Sa Young-Jo;Kang Chul-Ung;Cho Kyu-Do;Park Kuhn;Wang Young-Pil;Park Jae-Kil
Journal of Chest Surgery
/
v.39
no.5
s.262
/
pp.387-393
/
2006
Background: Esophageal perforation is an uncommon problem, but it is associated with high mortality. We performed a retrospective review of patients with instrumental esophageal perforation to assess the outcome of current management techniques. Material and Method: We retrospectively analyzed all cases of instrumental esophageal perforation diagnosed at our hospital from January 1999 through to March 2005. The study group consisted of 12 patients (8 women and 4 men) with a mean age of 48.8 years (range, $21{\sim}83$ years). We reviewed the effects of the surgical or medical treatments in various conditions of patients, such as of various sites of perforation and time delayed after injury. Result: Perforations were due to diagnostic endoscopy (50.0%, 6/12), esophageal bougination for benign stricture (33.3%, 4/12), endoscopic port insertion (8.3%, 1/12), and tracheal intubation (8.3%, 1/12).
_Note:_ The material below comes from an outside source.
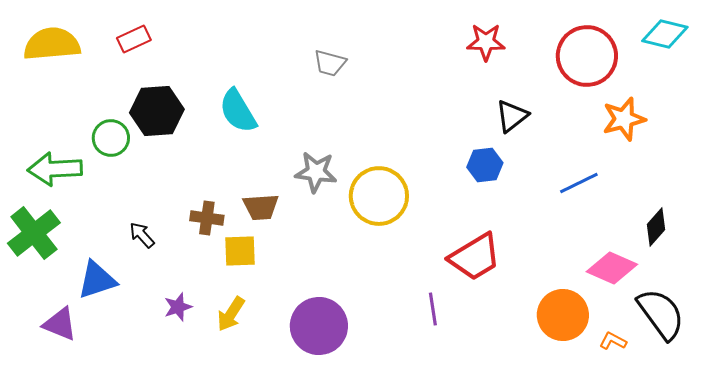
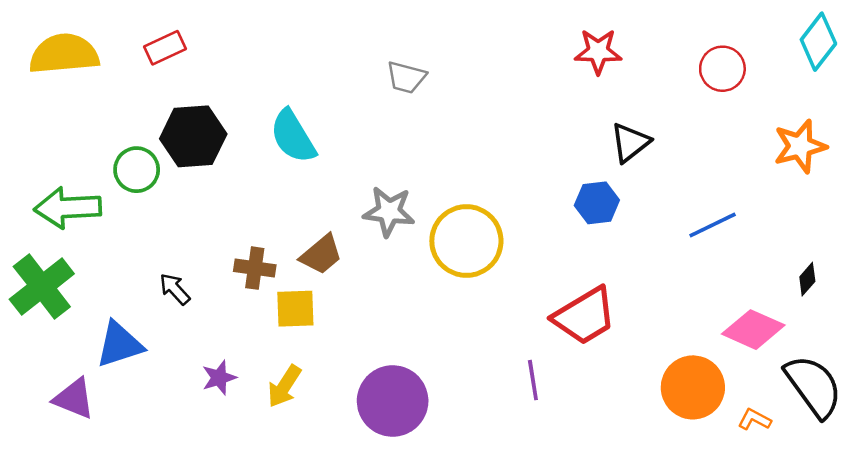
cyan diamond: (665, 34) -> (818, 42), turned -66
red circle: (587, 56) -> (722, 69), size x0.6
orange star: (624, 119) -> (800, 146), moved
brown trapezoid: (261, 207) -> (321, 255), turned -36
black diamond: (656, 227) -> (807, 279), size x0.7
The perforated sites were thoracic in 7 patients and cervical in 5. The treatment included resection and reconstruction (5 cases), incision and drainage (4 cases), medical treatment (2 cases), and closed thoracostomy drainage only (1 case). Post-operative complications of transient pneumonia and wound infection were developed in 1 patient respectively. Both occurred in two patients with diffuse mediastinal abscess formation. The overall mortality was 8.3% (1/12) in one old patient who was managed medically for cervical esophageal perforation. Conclusion: We concluded that surgical treatment for esophageal perforations was safe and effective whether diagnosed early or lately.